-- What you have to do --
The answer must be every line of the records in which the string "Cidadão" appears.

-- Input for this task --
_____

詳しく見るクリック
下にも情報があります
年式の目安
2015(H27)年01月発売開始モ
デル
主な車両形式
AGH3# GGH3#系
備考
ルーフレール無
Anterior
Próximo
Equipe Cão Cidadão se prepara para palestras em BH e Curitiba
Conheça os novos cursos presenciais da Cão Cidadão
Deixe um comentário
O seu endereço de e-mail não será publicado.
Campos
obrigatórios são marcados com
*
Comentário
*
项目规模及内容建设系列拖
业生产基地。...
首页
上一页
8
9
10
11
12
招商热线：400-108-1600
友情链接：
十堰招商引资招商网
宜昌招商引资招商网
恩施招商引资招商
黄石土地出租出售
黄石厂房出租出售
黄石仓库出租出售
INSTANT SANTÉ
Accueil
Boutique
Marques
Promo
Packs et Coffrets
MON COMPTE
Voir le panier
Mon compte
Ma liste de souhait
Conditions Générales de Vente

_____

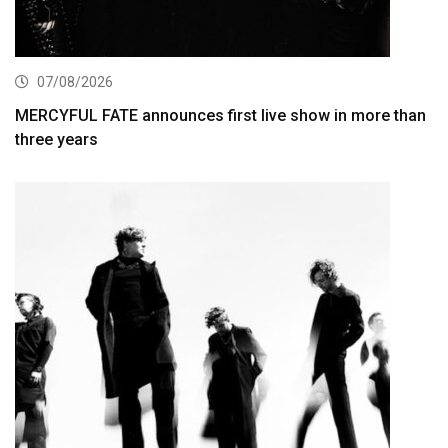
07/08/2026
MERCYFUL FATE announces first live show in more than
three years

_____

-- Task response --
Equipe Cão Cidadão se prepara para palestras em BH e Curitiba
Conheça os novos cursos presenciais da Cão Cidadão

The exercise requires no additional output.